And so in stoicism, they say momentum, or it’s a reminder that you’re going to die like that nothing is permanent and that we are on this path, but also to do an inventory of everything in our life and to not leave anything to chance, not leave anything unsaid, to not explore something to literally be like, Hey, this is it. And so what I’ve taken to adopt out of that is that no matter what happens from this point in my life, in an hour, from now a week from now a month from how I have no control over some circumstances, but I do have awareness that they’re going to come. nd that they’re going to happen and that things are inevitable. And the more aware I am of the entire field that I’m playing on, the better prepared I am.

Stoicism

So when you’re hit with a trigger, like my ad account got shut down, my business is ending, my employee quit. They’re seizing my assets that, we have the ability to stay in that moment without reacting to it. So we can become aware of our situation and choose how to respond. And so when I look back at. What I’ve survived through, them wanting to amputate my legs in 2005 to being in a wheelchair for 12 months and being told I’d never walk again to struggling with an eating disorder for most of my life, to being an addict with opiates, to, I’m attempting suicide and all of those things, what was surrounding those moments and looking back on them.
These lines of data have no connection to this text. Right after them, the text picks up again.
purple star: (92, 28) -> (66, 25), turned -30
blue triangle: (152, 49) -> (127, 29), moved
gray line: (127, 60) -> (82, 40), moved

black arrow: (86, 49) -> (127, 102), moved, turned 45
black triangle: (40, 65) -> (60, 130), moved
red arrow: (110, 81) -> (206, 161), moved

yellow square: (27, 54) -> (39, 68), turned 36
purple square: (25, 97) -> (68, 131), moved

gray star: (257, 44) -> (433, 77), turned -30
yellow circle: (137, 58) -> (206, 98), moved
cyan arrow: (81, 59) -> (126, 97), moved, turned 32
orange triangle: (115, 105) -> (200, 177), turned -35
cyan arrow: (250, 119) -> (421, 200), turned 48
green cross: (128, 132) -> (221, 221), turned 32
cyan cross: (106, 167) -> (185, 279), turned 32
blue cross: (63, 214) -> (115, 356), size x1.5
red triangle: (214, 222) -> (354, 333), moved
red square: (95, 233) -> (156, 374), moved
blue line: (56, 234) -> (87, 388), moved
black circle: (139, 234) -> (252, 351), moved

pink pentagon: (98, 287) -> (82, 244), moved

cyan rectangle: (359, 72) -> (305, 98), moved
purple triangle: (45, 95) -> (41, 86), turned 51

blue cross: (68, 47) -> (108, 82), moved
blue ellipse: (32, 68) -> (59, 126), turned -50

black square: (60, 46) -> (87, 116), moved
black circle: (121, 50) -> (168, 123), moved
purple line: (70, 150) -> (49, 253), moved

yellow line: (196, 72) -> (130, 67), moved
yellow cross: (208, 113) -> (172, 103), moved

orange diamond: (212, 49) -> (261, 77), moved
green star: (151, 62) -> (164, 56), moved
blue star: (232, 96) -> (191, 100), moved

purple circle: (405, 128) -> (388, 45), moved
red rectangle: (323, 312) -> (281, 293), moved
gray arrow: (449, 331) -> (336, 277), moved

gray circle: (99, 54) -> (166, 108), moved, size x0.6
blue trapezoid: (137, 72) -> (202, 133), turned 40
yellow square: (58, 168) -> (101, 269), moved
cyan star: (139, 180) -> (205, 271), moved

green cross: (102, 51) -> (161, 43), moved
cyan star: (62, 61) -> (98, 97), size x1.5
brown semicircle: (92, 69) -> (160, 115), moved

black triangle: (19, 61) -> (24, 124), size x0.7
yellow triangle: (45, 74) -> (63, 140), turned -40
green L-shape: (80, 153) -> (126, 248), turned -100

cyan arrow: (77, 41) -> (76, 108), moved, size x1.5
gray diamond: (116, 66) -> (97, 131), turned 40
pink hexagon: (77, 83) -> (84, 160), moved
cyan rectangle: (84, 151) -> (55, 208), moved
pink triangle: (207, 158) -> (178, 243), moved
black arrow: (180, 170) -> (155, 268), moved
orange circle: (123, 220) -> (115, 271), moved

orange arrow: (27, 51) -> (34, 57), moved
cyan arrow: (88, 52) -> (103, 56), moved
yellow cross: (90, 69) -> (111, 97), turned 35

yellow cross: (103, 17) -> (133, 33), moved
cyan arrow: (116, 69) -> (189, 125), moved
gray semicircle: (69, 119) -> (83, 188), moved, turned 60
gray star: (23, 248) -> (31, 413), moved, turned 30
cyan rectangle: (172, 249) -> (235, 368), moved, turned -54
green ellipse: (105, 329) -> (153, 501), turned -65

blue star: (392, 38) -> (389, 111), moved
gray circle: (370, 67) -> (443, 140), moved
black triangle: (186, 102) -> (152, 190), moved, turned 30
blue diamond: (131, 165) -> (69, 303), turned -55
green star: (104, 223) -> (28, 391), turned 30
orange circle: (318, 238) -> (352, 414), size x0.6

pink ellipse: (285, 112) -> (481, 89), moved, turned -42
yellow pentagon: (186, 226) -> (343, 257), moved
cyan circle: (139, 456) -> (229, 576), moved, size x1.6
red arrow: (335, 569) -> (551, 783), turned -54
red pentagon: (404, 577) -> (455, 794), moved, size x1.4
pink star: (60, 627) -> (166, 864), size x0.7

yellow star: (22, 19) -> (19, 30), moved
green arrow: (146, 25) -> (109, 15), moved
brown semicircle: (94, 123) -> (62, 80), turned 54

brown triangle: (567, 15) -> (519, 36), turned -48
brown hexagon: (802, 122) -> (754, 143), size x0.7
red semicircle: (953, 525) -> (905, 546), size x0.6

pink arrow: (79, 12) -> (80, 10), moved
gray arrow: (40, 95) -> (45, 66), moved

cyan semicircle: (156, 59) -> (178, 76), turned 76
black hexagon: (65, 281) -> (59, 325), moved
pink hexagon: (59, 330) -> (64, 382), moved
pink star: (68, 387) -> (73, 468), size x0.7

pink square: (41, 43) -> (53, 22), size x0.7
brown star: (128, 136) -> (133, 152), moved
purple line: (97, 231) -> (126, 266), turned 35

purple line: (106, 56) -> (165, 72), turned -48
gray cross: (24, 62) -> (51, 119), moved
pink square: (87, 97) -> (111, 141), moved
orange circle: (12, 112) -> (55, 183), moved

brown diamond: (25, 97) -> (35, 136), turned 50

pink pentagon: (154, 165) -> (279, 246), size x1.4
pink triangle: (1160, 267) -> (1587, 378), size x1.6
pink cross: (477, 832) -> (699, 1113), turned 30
Why I’ve always been here and been able to pick myself back up is I’ve always been really keen to do an inventory of what’s coming and what’s to happen. So I’m familiar with it and it never feels like I’m getting blindsided or punched in the face.

As an entrepreneur, I willingly give up safety and security in exchange for ambiguity. I give up a steady paycheck to then have to create my own. I give up the health insurance and benefits and retirement plan that might come from working on building somebody else’s vision to build my own and have to recreate it. And that means I also give up my clarity or my confidence to other people and I own it, which means that if I want safety, I have to create safety. If I want to plan, I have to create a plan. If I want to thrive through setbacks, I have to be aware of the setbacks and have a plan because at the end of the day, whether you work for somebody you’re work for yourself, the buck always stops with you.

4 ways to win

4 ways to win

And so one of the ways to win and to thrive is to realize that in this situation I am knowingly and willingly living a life of ambiguity. I’m going to go out into the future and get really clear on what I want to exist. And then I’m going to come into the present and I’m in a build it every day until it becomes a reality, which also means that there is not this set roadmap. There is not this set measure. There is not this container that if it doesn’t work will be fall back upon, and that’s what it takes. And that’s the choice that I make every day. And so in that I think the most important step of all of this is understanding the field of the game that we’re choosing to play. And so for me, the first part of planning and thriving through setbacks is awareness. Because when I look at that and I understand that the nature of the field of the game that I’m playing is guaranteed. Setbacks are guaranteed resistance or roadblocks because there are lessons and there’s things that I’m bumping up against. And there is no perfection. There is no perfect plan except the one that we put into practice. And there is no certainty except the certainty in which I create. And so the way that I look at this is the more time I spend aware of myself in a relationship with myself, where I’m spending my time, the nature of where I spend my time, how I spend my time. I have a really clear, accurate picture of how to plan and mitigate setbacks. Personal development work and experience which I broke it down into four steps.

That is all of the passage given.